WHAT THIS TASK INVOLVES
Leaving the pictures aside, transcribe every line below exactly.
------ RECORDS
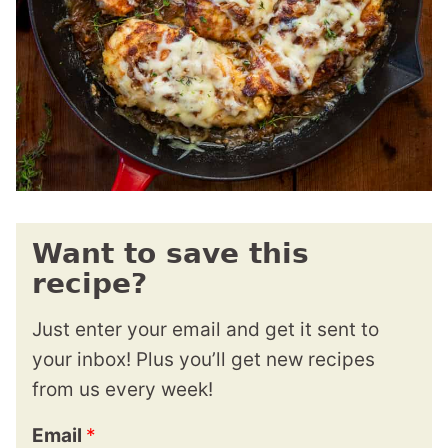
Want to save this
recipe?
Just enter your email and get it sent to
your inbox! Plus you’ll get new recipes
from us every week!
Email
*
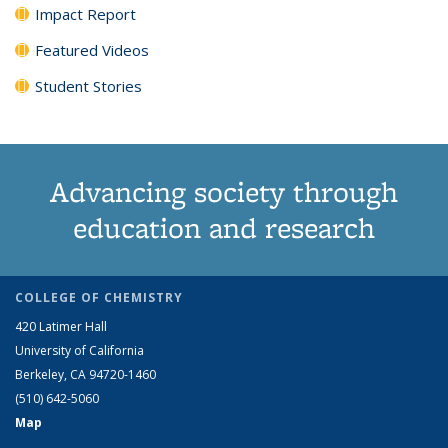
Impact Report
Featured Videos
Student Stories
Advancing society through
education and research
COLLEGE OF CHEMISTRY
420 Latimer Hall
University of California
Berkeley, CA 94720-1460
(510) 642-5060
Map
------------
RESPONSE TO THIS TASK
Want to save this
recipe?
Just enter your email and get it sent to
your inbox! Plus you’ll get new recipes
from us every week!
Email
*
Impact Report
Featured Videos
Student Stories
Advancing society through
education and research
COLLEGE OF CHEMISTRY
420 Latimer Hall
University of California
Berkeley, CA 94720-1460
(510) 642-5060
Map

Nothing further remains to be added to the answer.